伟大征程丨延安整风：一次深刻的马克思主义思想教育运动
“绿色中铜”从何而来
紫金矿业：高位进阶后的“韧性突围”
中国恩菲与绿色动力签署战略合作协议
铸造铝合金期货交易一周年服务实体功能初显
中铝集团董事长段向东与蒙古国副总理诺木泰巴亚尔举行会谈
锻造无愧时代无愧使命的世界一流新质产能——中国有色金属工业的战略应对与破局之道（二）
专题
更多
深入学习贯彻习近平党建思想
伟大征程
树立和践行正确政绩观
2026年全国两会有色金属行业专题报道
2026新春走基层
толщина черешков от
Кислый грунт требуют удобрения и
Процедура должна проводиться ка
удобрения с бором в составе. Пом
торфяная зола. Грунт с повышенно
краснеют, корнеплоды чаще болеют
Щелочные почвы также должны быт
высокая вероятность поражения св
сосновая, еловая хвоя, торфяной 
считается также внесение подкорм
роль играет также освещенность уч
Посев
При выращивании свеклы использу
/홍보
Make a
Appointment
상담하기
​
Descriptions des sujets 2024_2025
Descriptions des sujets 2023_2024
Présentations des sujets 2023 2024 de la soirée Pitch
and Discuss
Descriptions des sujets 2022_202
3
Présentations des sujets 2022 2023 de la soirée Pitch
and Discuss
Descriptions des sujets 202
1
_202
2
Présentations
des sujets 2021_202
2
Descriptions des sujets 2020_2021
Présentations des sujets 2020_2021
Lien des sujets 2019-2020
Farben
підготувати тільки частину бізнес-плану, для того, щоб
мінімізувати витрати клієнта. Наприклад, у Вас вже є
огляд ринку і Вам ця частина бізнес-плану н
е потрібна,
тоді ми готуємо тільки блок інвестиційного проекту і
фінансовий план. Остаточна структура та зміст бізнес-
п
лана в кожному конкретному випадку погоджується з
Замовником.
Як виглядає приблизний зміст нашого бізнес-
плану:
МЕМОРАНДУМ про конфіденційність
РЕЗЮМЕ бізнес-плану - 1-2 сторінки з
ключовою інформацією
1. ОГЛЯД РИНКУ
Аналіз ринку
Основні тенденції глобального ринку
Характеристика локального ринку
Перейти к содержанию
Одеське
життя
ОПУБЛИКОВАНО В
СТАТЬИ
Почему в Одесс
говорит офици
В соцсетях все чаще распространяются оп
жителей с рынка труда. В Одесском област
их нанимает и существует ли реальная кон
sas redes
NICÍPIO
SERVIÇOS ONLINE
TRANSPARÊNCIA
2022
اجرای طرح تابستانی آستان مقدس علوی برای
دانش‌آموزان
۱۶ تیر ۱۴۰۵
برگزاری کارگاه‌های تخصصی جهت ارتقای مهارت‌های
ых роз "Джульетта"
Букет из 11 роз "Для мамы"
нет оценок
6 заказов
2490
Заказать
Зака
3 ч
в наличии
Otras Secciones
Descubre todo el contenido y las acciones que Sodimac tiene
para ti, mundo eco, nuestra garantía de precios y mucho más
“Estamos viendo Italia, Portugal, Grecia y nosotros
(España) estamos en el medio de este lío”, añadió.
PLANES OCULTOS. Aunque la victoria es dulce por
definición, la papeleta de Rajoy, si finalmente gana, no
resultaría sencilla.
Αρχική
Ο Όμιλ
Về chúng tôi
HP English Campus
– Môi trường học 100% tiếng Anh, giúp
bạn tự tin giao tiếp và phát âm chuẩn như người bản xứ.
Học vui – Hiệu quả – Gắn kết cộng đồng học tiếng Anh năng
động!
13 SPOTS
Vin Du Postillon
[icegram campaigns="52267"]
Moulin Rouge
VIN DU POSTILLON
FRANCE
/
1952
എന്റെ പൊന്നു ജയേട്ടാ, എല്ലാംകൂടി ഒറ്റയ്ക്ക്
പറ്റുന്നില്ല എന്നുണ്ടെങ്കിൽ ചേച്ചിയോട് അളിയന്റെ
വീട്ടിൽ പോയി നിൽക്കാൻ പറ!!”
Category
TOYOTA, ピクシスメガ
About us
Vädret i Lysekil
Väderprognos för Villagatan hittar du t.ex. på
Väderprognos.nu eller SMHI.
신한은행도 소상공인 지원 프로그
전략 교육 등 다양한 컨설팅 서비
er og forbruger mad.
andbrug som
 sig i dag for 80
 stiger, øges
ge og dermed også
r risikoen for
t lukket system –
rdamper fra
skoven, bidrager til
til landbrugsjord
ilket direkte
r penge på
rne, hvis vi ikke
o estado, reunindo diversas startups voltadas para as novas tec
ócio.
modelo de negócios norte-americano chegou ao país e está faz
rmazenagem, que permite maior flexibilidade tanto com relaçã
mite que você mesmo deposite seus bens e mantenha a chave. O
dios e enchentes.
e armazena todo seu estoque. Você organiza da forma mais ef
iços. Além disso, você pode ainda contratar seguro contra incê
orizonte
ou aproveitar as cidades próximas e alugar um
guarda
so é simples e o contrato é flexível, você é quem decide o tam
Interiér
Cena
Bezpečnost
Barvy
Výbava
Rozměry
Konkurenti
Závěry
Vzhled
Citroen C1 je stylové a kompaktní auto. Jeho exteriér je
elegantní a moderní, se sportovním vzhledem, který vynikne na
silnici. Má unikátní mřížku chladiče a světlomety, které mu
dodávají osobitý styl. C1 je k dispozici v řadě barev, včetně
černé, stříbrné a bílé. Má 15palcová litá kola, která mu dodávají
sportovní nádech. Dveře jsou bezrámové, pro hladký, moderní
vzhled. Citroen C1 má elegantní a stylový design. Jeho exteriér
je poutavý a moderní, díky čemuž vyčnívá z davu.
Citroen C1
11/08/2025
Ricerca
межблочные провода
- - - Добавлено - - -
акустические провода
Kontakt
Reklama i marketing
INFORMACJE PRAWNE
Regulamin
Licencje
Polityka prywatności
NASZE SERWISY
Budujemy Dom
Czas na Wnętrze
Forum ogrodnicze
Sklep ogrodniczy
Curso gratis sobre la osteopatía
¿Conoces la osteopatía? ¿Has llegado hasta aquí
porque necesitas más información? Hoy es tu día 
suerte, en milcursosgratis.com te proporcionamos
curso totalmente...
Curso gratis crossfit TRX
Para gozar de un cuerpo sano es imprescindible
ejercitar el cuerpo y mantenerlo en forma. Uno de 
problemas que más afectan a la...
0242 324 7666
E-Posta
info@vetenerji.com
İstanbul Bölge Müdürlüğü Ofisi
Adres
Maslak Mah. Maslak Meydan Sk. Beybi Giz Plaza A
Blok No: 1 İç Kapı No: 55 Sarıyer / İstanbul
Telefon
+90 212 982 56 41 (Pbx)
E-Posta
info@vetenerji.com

+ + +

The lines above should be duplicated exactly.

» Exercise answer:
伟大征程丨延安整风：一次深刻的马克思主义思想教育运动
“绿色中铜”从何而来
紫金矿业：高位进阶后的“韧性突围”
中国恩菲与绿色动力签署战略合作协议
铸造铝合金期货交易一周年服务实体功能初显
中铝集团董事长段向东与蒙古国副总理诺木泰巴亚尔举行会谈
锻造无愧时代无愧使命的世界一流新质产能——中国有色金属工业的战略应对与破局之道（二）
专题
更多
深入学习贯彻习近平党建思想
伟大征程
树立和践行正确政绩观
2026年全国两会有色金属行业专题报道
2026新春走基层
толщина черешков от
Кислый грунт требуют удобрения и
Процедура должна проводиться ка
удобрения с бором в составе. Пом
торфяная зола. Грунт с повышенно
краснеют, корнеплоды чаще болеют
Щелочные почвы также должны быт
высокая вероятность поражения св
сосновая, еловая хвоя, торфяной 
считается также внесение подкорм
роль играет также освещенность уч
Посев
При выращивании свеклы использу
/홍보
Make a
Appointment
상담하기
​
Descriptions des sujets 2024_2025
Descriptions des sujets 2023_2024
Présentations des sujets 2023 2024 de la soirée Pitch
and Discuss
Descriptions des sujets 2022_202
3
Présentations des sujets 2022 2023 de la soirée Pitch
and Discuss
Descriptions des sujets 202
1
_202
2
Présentations
des sujets 2021_202
2
Descriptions des sujets 2020_2021
Présentations des sujets 2020_2021
Lien des sujets 2019-2020
Farben
підготувати тільки частину бізнес-плану, для того, щоб
мінімізувати витрати клієнта. Наприклад, у Вас вже є
огляд ринку і Вам ця частина бізнес-плану н
е потрібна,
тоді ми готуємо тільки блок інвестиційного проекту і
фінансовий план. Остаточна структура та зміст бізнес-
п
лана в кожному конкретному випадку погоджується з
Замовником.
Як виглядає приблизний зміст нашого бізнес-
плану:
МЕМОРАНДУМ про конфіденційність
РЕЗЮМЕ бізнес-плану - 1-2 сторінки з
ключовою інформацією
1. ОГЛЯД РИНКУ
Аналіз ринку
Основні тенденції глобального ринку
Характеристика локального ринку
Перейти к содержанию
Одеське
життя
ОПУБЛИКОВАНО В
СТАТЬИ
Почему в Одесс
говорит офици
В соцсетях все чаще распространяются оп
жителей с рынка труда. В Одесском област
их нанимает и существует ли реальная кон
sas redes
NICÍPIO
SERVIÇOS ONLINE
TRANSPARÊNCIA
2022
اجرای طرح تابستانی آستان مقدس علوی برای
دانش‌آموزان
۱۶ تیر ۱۴۰۵
برگزاری کارگاه‌های تخصصی جهت ارتقای مهارت‌های
ых роз "Джульетта"
Букет из 11 роз "Для мамы"
нет оценок
6 заказов
2490
Заказать
Зака
3 ч
в наличии
Otras Secciones
Descubre todo el contenido y las acciones que Sodimac tiene
para ti, mundo eco, nuestra garantía de precios y mucho más
“Estamos viendo Italia, Portugal, Grecia y nosotros
(España) estamos en el medio de este lío”, añadió.
PLANES OCULTOS. Aunque la victoria es dulce por
definición, la papeleta de Rajoy, si finalmente gana, no
resultaría sencilla.
Αρχική
Ο Όμιλ
Về chúng tôi
HP English Campus
– Môi trường học 100% tiếng Anh, giúp
bạn tự tin giao tiếp và phát âm chuẩn như người bản xứ.
Học vui – Hiệu quả – Gắn kết cộng đồng học tiếng Anh năng
động!
13 SPOTS
Vin Du Postillon
[icegram campaigns="52267"]
Moulin Rouge
VIN DU POSTILLON
FRANCE
/
1952
എന്റെ പൊന്നു ജയേട്ടാ, എല്ലാംകൂടി ഒറ്റയ്ക്ക്
പറ്റുന്നില്ല എന്നുണ്ടെങ്കിൽ ചേച്ചിയോട് അളിയന്റെ
വീട്ടിൽ പോയി നിൽക്കാൻ പറ!!”
Category
TOYOTA, ピクシスメガ
About us
Vädret i Lysekil
Väderprognos för Villagatan hittar du t.ex. på
Väderprognos.nu eller SMHI.
신한은행도 소상공인 지원 프로그
전략 교육 등 다양한 컨설팅 서비
er og forbruger mad.
andbrug som
 sig i dag for 80
 stiger, øges
ge og dermed også
r risikoen for
t lukket system –
rdamper fra
skoven, bidrager til
til landbrugsjord
ilket direkte
r penge på
rne, hvis vi ikke
o estado, reunindo diversas startups voltadas para as novas tec
ócio.
modelo de negócios norte-americano chegou ao país e está faz
rmazenagem, que permite maior flexibilidade tanto com relaçã
mite que você mesmo deposite seus bens e mantenha a chave. O
dios e enchentes.
e armazena todo seu estoque. Você organiza da forma mais ef
iços. Além disso, você pode ainda contratar seguro contra incê
orizonte
ou aproveitar as cidades próximas e alugar um
guarda
so é simples e o contrato é flexível, você é quem decide o tam
Interiér
Cena
Bezpečnost
Barvy
Výbava
Rozměry
Konkurenti
Závěry
Vzhled
Citroen C1 je stylové a kompaktní auto. Jeho exteriér je
elegantní a moderní, se sportovním vzhledem, který vynikne na
silnici. Má unikátní mřížku chladiče a světlomety, které mu
dodávají osobitý styl. C1 je k dispozici v řadě barev, včetně
černé, stříbrné a bílé. Má 15palcová litá kola, která mu dodávají
sportovní nádech. Dveře jsou bezrámové, pro hladký, moderní
vzhled. Citroen C1 má elegantní a stylový design. Jeho exteriér
je poutavý a moderní, díky čemuž vyčnívá z davu.
Citroen C1
11/08/2025
Ricerca
межблочные провода
- - - Добавлено - - -
акустические провода
Kontakt
Reklama i marketing
INFORMACJE PRAWNE
Regulamin
Licencje
Polityka prywatności
NASZE SERWISY
Budujemy Dom
Czas na Wnętrze
Forum ogrodnicze
Sklep ogrodniczy
Curso gratis sobre la osteopatía
¿Conoces la osteopatía? ¿Has llegado hasta aquí
porque necesitas más información? Hoy es tu día 
suerte, en milcursosgratis.com te proporcionamos
curso totalmente...
Curso gratis crossfit TRX
Para gozar de un cuerpo sano es imprescindible
ejercitar el cuerpo y mantenerlo en forma. Uno de 
problemas que más afectan a la...
0242 324 7666
E-Posta
info@vetenerji.com
İstanbul Bölge Müdürlüğü Ofisi
Adres
Maslak Mah. Maslak Meydan Sk. Beybi Giz Plaza A
Blok No: 1 İç Kapı No: 55 Sarıyer / İstanbul
Telefon
+90 212 982 56 41 (Pbx)
E-Posta
info@vetenerji.com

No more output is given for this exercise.